The Bekkers (Danielle’s parents) have basically sponsored all her trips outside the country and Danielle has travelled all over the world and is probably the best lady junior golfer because she has been winning everything.

“I think what really sparked her [passion] was when Danielle Bekker, her best friend, started doing well and we have been trying to catch up with her in the past. I can say we are almost there and the rivalry between these two is epic,” he said.

“We are not happy losing to each other even if we are playing a friendly competition,” Emily said of her rivalry with Danielle.

Their competition transcends the golf course and storms the dinner table whenever they are touring together. And Emily who has grown a lot bigger seems to be the runaway winner when it comes to food.

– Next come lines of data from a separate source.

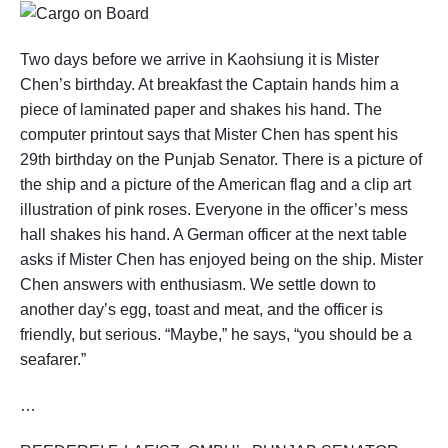
Two days before we arrive in Kaohsiung it is Mister
Chen’s birthday. At breakfast the Captain hands him a
piece of laminated paper and shakes his hand. The
computer printout says that Mister Chen has spent his
29th birthday on the Punjab Senator. There is a picture of
the ship and a picture of the American flag and a clip art
illustration of pink roses. Everyone in the officer’s mess
hall shakes his hand. A German officer at the next table
asks if Mister Chen has enjoyed being on the ship. Mister
Chen answers with enthusiasm. We settle down to
another day’s egg, toast and meat, and the officer is
friendly, but serious. “Maybe,” he says, “you should be a
seafarer.”
…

“I love food, it’s always been like that and when I eat a lot I grow taller and stronger which is good for my golf,” she said.

Raised by her father, Emily’s golf journey began when she was just three years old, chipping the golf ball around the garden. She started taking the game serious when she was 10.

Having been in Zimbabwe Junior golf for a number of years, she shot to prominence in 2015 when she won the junior championships after shooting a course 68.

Since then, she has grown in leaps and bounds and seems destined for greater heights.

After observing his daughter’s potential, her father decided to home-school her to give her the flexibility to balance with golf training.

She has tried a bit of swimming and tennis, but golf turns out to be her only love.

“It’s my favourite thing in the whole world. The thrill of trying to better your scores and trying to get better is amazing. And even if you are playing well you can’t always finish well. there are always hidden curves in the course.”